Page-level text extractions
* * * * * * * * *
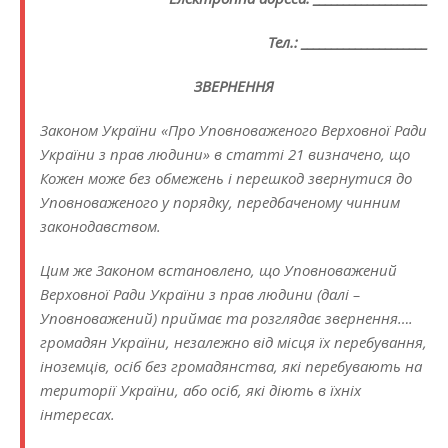
Тел.: _____________________
ЗВЕРНЕННЯ
Законом України «Про Уповноваженого Верховної Ради
України з прав людини» в статті 21 визначено, що
Кожен може без обмежень і перешкод звернутися до
Уповноваженого у порядку, передбаченому чинним
законодавством.
Цим же Законом встановлено, що Уповноважений
Верховної Ради України з прав людини (далі –
Уповноважений) приймає та розглядає звернення….
громадян України, незалежно від місця їх перебування,
іноземців, осіб без громадянства, які перебувають на
території України, або осіб, які діють в їхніх
інтересах.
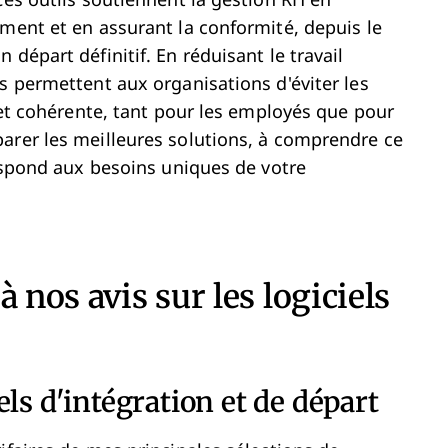
Ces outils soutiennent la gestion RH en
ement et en assurant la conformité, depuis le
départ définitif. En réduisant le travail
s permettent aux organisations d'éviter les
e et cohérente, tant pour les employés que pour
arer les meilleures solutions, à comprendre ce
respond aux besoins uniques de votre
 nos avis sur les logiciels
ls d'intégration et de départ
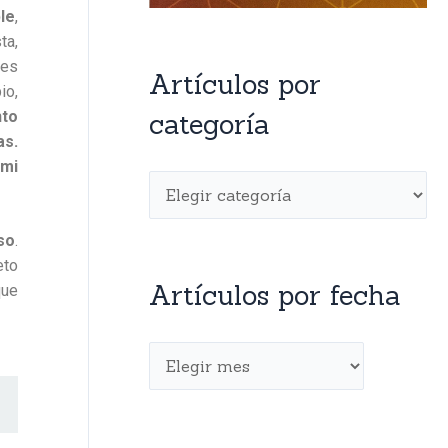
le
,
ta,
 es
Artículos por
io,
nto
categoría
as.
 mi
so
.
eto
Artículos por fecha
que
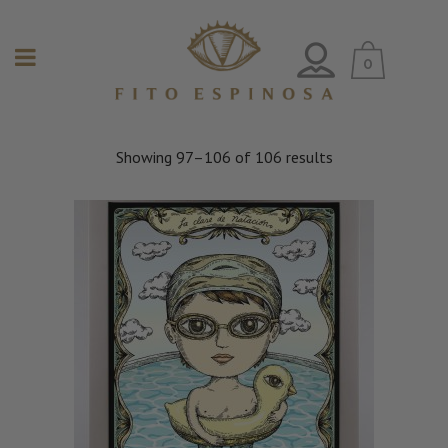
0
Showing 97–106 of 106 results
* * * * * * * * *
### INSTRUCTIONS TO FOLLOW:
The answer must be the lines above, word for word, from the first one through the line with "arer les meilleures", pictures excluded.

### RESPONSE TO THIS EXERCISE:
Тел.: _____________________
ЗВЕРНЕННЯ
Законом України «Про Уповноваженого Верховної Ради
України з прав людини» в статті 21 визначено, що
Кожен може без обмежень і перешкод звернутися до
Уповноваженого у порядку, передбаченому чинним
законодавством.
Цим же Законом встановлено, що Уповноважений
Верховної Ради України з прав людини (далі –
Уповноважений) приймає та розглядає звернення….
громадян України, незалежно від місця їх перебування,
іноземців, осіб без громадянства, які перебувають на
території України, або осіб, які діють в їхніх
інтересах.
Ces outils soutiennent la gestion RH en
ement et en assurant la conformité, depuis le
départ définitif. En réduisant le travail
s permettent aux organisations d'éviter les
e et cohérente, tant pour les employés que pour
arer les meilleures solutions, à comprendre ce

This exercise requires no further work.